:: Dataset ::

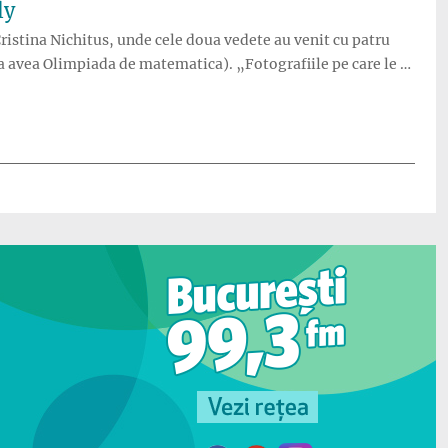
ly
 Cristina Nichitus, unde cele doua vedete au venit cu patru
u ca avea Olimpiada de matematica). „Fotografiile pe care le …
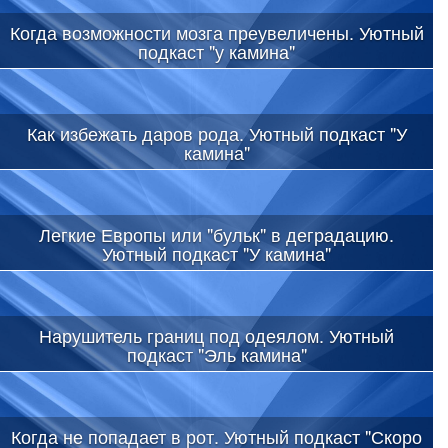
Когда возможности мозга преувеличены. Уютный
подкаст "у камина"
Как избежать даров рода. Уютный подкаст "У
камина"
Легкие Европы или "бульк" в деградацию.
Уютный подкаст "У камина"
Нарушитель границ под одеялом. Уютный
подкаст "Эль камина"
Когда не попадает в рот. Уютный подкаст "Скоро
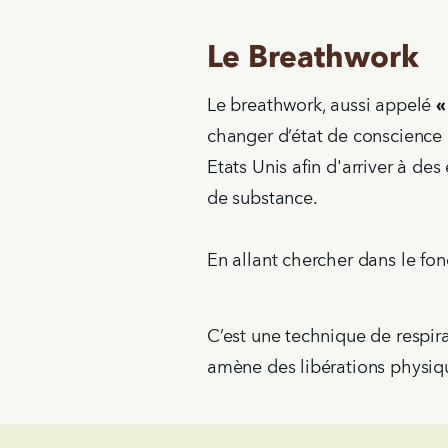
Le Breathwork
Le breathwork, aussi appelé
«
changer d’état de conscience
Etats Unis afin d'arriver à de
de substance.
En allant chercher dans le fon
C’est une technique de respira
amène des libérations physiqu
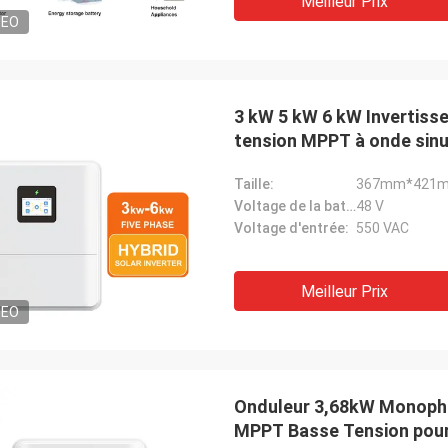
Meilleur Prix
DEO
3 kW 5 kW 6 kW Invertisse
tension MPPT à onde sinu
Taille:
367mm*421
Voltage de la batterie:
48 V
Voltage d'entrée:
550 VAC
Meilleur Prix
DEO
Onduleur 3,68kW Monophas
MPPT Basse Tension pour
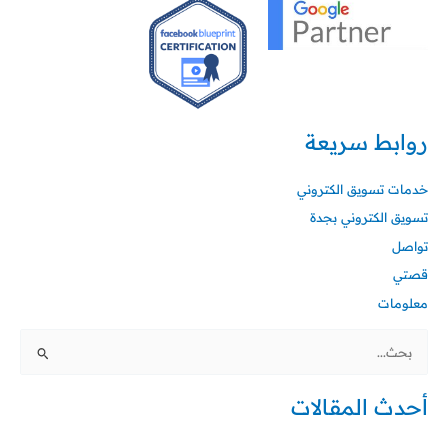
روابط سريعة
خدمات تسويق الكتروني
تسويق الكتروني بجدة
تواصل
قصتي
معلومات
البحث
عن:
أحدث المقالات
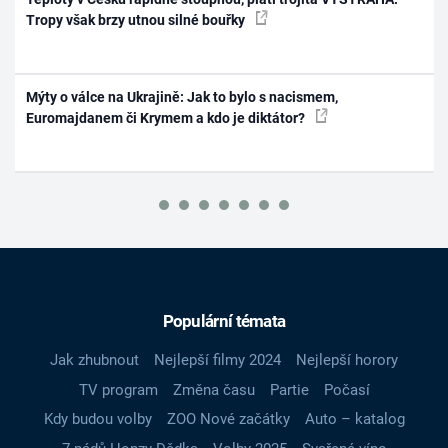
Tropy však brzy utnou silné bouřky
Mýty o válce na Ukrajině: Jak to bylo s nacismem,
Euromajdanem či Krymem a kdo je diktátor?
Populární témata
Jak zhubnout
Nejlepší filmy 2024
Nejlepší horory
TV program
Změna času
Partie
Počasí
Kdy budou volby
ZOO Nové začátky
Auto – katalog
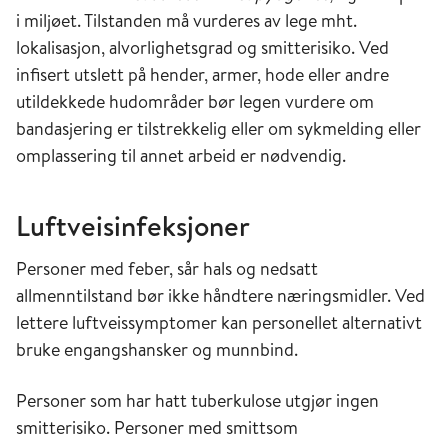
i miljøet. Tilstanden må vurderes av lege mht.
lokalisasjon, alvorlighetsgrad og smitterisiko. Ved
infisert utslett på hender, armer, hode eller andre
utildekkede hudområder bør legen vurdere om
bandasjering er tilstrekkelig eller om syk
melding eller
omplassering til annet arbeid er nødvendig.
Luftveisinfeksjoner
Personer med feber, sår hals og nedsatt
allmenntilstand
bør
ikke håndtere næringsmidler. Ved
lettere luftveissymptomer kan personellet alternativt
bruke engangshansker og munnbind.
Personer som har hatt tuberkulose utgjør ingen
smitterisiko. Personer med smittsom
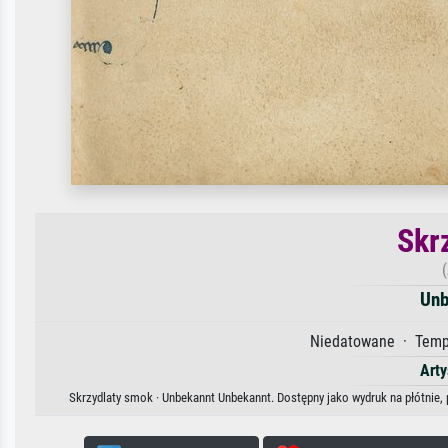
Skr
Unb
Niedatowane · Tempe
Arty
Skrzydlaty smok · Unbekannt Unbekannt. Dostępny jako wydruk na płótnie, 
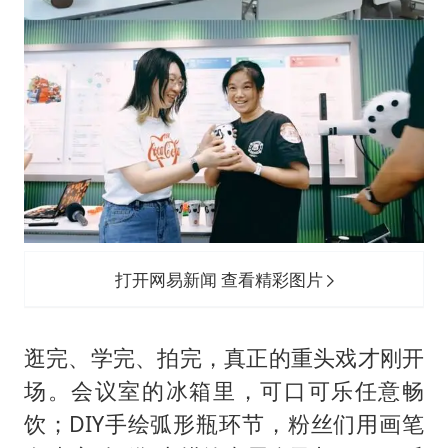
打开网易新闻 查看精彩图片
逛完、学完、拍完，真正的重头戏才刚开
场。会议室的冰箱里，可口可乐任意畅
饮；DIY手绘弧形瓶环节，粉丝们用画笔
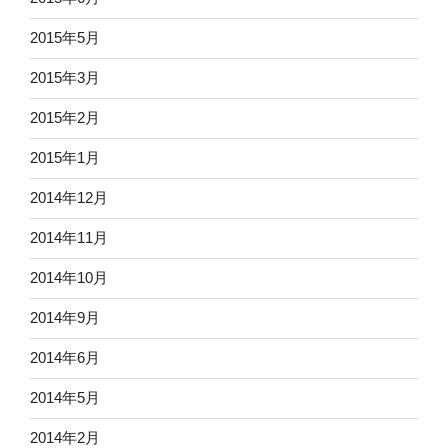
2015年5月
2015年3月
2015年2月
2015年1月
2014年12月
2014年11月
2014年10月
2014年9月
2014年6月
2014年5月
2014年2月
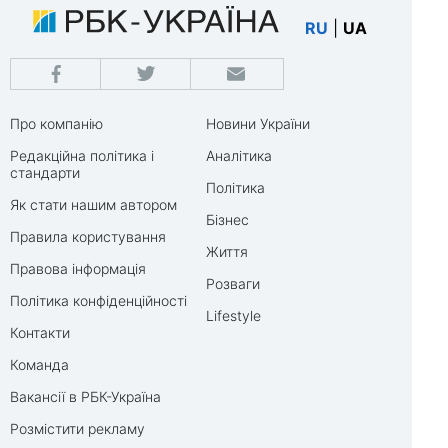
RU
|
UA
Про компанію
Новини України
Редакційна політика і
Аналітика
стандарти
Політика
Як стати нашим автором
Бізнес
Правила користування
Життя
Правова інформація
Розваги
Політика конфіденційності
Lifestyle
Контакти
Команда
Вакансії в РБК-Україна
Розмістити рекламу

:::

What lines above hold the word "Уютный"? List them all.

**Expected answer**
Когда возможности мозга преувеличены. Уютный
Как избежать даров рода. Уютный подкаст "У
Уютный подкаст "У камина"
Нарушитель границ под одеялом. Уютный
Когда не попадает в рот. Уютный подкаст "Скоро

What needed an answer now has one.